American Mail Line of Seattle, Washington was a commercial steamship service with routes to and from Seattle, Washington and the Far East.
American Mail Line was founded in 1920, by Pacific Steamship Company also with a $500,000 investment from Dollar Shipping Company. The American Mail Line operated regular service until June 1938. American Mail Line was not profitable and ran with subsidies from Dollar, due to the cancellation of the ocean mail contracts. American Mail Line - And their affiliate Dollar Steamship Lines operated Trans-Pacific Routes, primarily from China and Japan to Canada and the United States. Some of the American Mail Line ships come for the Admiral Oriental Company when Dollar became the owner of Admiral Oriental Line. Admiral Oriental Line formed by H. F. Alexander was acquired in 1922 and renamed the American Mail Line

The American Mail Line ran Trans-Pacific Steamship Routes between the main ports of: Seattle, Victoria, Yokohama, Kobe, Shanghai, Hong Kong, Manila, and Honolulu. The Dollar Steamship Lines and the main owner of American Mail Line offered passengers joint service routes.
In 1938 only service to and from California was offered. Regular service ended in 1938. After 1938 charter shipping was provided, American Mail Line was active with the Maritime Commission and War Shipping Administration during World War 2 and the Vietnam War. During wartime the American Mail Line operated Victory ships and Liberty ships, also a few Empire ships.

After World War 2 American Mail Line started Regular services again with a line of "Mail" Ships. The "Mail ship" China Mail, Island Mail, were a C2-SU design, built by Sun Yards of Chester, Pennsylvania.
In 1965 the American Mail Line acquired a line of five Type C4-class ship ships, C4-S-1s.

==Services ==
Regular Passenger and mail service ships in 1923 and 1936, from the Admiral Oriental Line:
- President Grant
- President Jackson
- President Jefferson
- President Madison (American ocean liner in service 1922–1938)
- President McKinley

Regular service ports of call in 1923 and 1936: Seattle, Victoria, Yokohama, Kobe, Shanghai, Hong Kong, Manila.
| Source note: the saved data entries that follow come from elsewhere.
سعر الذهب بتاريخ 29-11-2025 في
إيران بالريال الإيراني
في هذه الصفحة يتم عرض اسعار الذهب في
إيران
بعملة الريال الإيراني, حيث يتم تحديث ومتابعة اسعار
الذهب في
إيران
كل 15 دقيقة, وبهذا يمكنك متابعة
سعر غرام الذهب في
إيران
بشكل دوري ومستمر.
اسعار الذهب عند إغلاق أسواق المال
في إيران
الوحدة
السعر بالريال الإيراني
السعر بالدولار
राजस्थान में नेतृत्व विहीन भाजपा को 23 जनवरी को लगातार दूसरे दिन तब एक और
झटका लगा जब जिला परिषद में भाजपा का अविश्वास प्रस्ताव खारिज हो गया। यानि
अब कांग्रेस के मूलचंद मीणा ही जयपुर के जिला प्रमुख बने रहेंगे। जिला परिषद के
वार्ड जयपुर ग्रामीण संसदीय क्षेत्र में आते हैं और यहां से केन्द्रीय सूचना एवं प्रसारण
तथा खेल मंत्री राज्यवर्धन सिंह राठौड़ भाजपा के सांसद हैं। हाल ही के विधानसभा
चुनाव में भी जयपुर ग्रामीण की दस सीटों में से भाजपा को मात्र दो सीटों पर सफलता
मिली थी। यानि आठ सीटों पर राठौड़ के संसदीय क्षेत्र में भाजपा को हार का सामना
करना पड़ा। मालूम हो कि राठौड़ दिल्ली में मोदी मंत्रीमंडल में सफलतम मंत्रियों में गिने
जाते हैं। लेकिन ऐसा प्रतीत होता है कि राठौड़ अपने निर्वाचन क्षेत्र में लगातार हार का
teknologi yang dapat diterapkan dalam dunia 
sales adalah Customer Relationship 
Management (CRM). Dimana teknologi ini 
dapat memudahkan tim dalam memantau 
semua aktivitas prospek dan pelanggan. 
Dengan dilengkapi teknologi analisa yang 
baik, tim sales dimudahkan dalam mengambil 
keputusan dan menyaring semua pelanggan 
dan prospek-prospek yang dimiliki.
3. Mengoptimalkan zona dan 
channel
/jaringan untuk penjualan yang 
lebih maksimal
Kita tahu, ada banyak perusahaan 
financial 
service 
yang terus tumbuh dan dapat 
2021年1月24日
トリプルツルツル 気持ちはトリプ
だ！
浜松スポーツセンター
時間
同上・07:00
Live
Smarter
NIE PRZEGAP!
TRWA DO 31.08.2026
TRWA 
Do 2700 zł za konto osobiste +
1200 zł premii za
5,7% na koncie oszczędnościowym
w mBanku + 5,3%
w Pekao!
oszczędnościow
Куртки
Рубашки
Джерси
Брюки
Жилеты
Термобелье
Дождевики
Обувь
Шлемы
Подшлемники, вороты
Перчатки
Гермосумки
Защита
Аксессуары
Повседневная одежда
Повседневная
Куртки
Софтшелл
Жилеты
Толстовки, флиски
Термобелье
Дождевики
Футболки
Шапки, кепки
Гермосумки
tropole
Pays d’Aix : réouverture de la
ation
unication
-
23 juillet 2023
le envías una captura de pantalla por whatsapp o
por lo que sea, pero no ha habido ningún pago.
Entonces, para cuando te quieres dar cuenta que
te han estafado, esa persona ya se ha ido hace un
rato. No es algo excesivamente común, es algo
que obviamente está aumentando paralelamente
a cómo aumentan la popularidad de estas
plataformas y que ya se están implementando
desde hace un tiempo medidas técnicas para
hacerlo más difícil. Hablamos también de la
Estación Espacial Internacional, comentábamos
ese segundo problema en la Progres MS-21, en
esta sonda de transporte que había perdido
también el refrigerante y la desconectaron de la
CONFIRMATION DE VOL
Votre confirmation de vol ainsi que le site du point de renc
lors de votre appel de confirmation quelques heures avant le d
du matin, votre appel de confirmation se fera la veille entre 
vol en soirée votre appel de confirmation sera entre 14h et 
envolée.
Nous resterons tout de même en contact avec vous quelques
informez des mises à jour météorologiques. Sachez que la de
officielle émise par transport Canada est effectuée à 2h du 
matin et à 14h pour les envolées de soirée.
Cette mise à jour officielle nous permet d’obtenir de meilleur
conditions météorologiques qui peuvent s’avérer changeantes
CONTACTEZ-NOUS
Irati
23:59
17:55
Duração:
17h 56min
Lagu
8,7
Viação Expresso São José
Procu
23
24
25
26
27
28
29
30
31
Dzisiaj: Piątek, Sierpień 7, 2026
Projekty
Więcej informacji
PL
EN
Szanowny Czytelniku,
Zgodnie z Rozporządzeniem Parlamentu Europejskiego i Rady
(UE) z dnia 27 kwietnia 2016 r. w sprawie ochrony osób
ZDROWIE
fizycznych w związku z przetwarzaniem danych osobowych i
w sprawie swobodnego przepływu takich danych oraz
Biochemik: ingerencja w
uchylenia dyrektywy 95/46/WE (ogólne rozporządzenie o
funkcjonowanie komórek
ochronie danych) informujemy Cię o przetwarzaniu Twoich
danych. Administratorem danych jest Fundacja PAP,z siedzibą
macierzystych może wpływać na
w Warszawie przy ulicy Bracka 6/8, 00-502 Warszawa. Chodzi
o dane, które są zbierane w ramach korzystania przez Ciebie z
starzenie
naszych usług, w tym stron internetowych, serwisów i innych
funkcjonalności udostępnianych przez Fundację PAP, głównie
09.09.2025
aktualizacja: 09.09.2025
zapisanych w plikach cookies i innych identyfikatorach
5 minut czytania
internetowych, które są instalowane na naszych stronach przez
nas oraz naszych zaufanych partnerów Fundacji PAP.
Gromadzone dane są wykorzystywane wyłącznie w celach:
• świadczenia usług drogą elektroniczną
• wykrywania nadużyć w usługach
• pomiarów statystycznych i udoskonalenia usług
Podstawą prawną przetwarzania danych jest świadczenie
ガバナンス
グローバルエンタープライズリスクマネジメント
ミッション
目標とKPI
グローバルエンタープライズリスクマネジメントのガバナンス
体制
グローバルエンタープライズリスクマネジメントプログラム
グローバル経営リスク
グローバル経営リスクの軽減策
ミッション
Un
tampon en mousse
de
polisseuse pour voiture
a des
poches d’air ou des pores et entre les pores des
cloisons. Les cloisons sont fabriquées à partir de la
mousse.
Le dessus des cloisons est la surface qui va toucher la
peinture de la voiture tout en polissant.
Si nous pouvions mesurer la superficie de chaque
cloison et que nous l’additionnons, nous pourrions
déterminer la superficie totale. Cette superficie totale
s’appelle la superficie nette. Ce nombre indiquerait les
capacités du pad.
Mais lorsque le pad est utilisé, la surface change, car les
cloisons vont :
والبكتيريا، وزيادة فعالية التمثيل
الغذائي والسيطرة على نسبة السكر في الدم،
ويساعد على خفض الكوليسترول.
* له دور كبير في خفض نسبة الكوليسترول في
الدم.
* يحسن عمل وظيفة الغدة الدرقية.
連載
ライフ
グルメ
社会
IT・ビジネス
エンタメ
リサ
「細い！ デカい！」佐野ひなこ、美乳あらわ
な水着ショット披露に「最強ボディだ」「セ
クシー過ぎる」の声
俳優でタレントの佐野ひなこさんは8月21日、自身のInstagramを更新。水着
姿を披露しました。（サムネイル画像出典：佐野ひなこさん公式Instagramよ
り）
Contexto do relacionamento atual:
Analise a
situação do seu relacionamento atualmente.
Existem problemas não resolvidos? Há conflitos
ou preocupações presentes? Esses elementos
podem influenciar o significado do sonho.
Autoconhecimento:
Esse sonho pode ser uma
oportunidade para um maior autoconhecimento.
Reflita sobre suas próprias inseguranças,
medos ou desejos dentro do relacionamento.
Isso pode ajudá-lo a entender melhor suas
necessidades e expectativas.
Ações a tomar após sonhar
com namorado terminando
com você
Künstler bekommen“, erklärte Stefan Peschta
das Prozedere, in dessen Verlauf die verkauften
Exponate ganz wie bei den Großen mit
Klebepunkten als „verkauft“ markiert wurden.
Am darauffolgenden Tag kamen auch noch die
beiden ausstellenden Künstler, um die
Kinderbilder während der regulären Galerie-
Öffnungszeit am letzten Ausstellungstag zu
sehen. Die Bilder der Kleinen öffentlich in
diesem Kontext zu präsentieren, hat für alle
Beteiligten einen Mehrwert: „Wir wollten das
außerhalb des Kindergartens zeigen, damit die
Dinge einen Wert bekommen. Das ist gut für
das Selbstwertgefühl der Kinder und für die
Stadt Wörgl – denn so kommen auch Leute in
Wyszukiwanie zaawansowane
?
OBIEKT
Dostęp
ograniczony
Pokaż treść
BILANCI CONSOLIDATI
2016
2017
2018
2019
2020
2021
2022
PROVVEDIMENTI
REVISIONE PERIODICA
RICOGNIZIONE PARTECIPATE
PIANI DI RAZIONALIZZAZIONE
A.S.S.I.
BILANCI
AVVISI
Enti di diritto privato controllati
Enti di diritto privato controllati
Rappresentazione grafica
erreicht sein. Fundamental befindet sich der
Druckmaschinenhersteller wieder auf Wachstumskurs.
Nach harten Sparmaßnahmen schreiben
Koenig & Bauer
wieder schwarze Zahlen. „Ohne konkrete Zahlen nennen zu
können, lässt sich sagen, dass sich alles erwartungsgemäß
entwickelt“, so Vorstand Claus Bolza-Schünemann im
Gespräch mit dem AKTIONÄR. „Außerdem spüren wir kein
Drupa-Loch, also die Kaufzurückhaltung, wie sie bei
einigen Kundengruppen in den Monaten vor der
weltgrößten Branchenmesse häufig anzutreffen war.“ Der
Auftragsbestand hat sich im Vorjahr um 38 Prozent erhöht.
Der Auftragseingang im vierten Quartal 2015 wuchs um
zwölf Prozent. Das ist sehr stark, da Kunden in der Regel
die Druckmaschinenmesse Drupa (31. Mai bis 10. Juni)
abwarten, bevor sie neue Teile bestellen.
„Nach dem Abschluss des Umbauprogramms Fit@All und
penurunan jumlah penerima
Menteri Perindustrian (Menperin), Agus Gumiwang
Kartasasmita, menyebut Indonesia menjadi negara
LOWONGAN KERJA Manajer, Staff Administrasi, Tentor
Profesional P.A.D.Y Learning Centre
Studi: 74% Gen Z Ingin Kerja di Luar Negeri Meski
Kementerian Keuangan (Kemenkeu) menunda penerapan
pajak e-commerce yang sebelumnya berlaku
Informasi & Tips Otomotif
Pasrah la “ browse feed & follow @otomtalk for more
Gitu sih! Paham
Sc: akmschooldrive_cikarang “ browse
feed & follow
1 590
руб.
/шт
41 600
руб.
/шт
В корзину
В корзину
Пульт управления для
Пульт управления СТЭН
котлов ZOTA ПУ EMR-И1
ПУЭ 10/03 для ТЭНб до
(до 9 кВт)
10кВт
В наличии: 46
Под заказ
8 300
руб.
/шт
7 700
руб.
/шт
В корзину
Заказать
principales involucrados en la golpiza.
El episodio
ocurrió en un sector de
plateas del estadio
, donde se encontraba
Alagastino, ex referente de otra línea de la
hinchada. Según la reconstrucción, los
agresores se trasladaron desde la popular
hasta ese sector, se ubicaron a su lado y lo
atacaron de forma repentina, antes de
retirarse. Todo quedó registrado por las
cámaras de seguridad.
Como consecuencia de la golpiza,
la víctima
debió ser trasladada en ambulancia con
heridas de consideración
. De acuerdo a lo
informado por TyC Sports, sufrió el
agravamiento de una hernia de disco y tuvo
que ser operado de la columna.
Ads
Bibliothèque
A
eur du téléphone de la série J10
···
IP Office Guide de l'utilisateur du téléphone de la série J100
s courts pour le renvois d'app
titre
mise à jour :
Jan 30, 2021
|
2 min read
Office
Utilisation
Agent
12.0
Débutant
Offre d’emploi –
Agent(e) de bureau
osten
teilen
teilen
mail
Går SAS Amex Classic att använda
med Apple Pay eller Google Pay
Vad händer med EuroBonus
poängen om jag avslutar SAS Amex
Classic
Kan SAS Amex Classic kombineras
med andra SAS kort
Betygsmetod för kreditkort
Regular Passenger service ships in started in 1948: (service years)
- SS Java Mail (1948-1969)
- SS Island Mail (1948-1959)
- SS Ocean Mail
- India Mail (1948-1965)
- SS China Mail (1948-1959)
- SS Oregon Mail
- SS Schuyler O. Bland (1957-1959)

Regular Passenger service ports of call in 1957 for the above:
Portland, Vancouver, Seattle, Yokohama, Kobe, Manila, Cebu, Iloilo, Hong Kong, Kobe, Nagoya, Yokohama, Pacific Northwest ports.

Regular Passenger service ships starting in 1957:
- Java Mail
- Island Mail
- American Mail
- Canada Mail

Regular service ports of call in 1957 for the above:
Portland, Vancouver, Seattle, Yokohama, Kobe, Hong Kong, Manila, Cebu, Iloilo, Singapore, Penang, Port Swettenham, Medan, Singapore, Djakarta, Philippine ports, California ports and Pacific Northwest ports.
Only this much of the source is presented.